■ WHAT YOU HAVE TO DO:
Leave out the pictures and transcribe the rest of the records exactly.

■ Page images and extracted text:
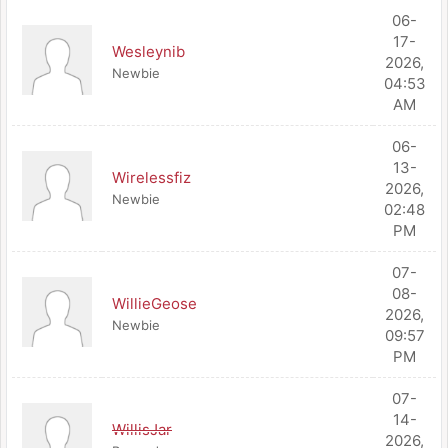
06-
17-
Wesleynib
2026,
Newbie
04:53
AM
06-
13-
Wirelessfiz
2026,
Newbie
02:48
PM
07-
08-
WillieGeose
2026,
Newbie
09:57
PM
07-
14-
WillisJar
2026,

■ RESPONSE TO THE EXERCISE:
06-
17-
Wesleynib
2026,
Newbie
04:53
AM
06-
13-
Wirelessfiz
2026,
Newbie
02:48
PM
07-
08-
WillieGeose
2026,
Newbie
09:57
PM
07-
14-
WillisJar
2026,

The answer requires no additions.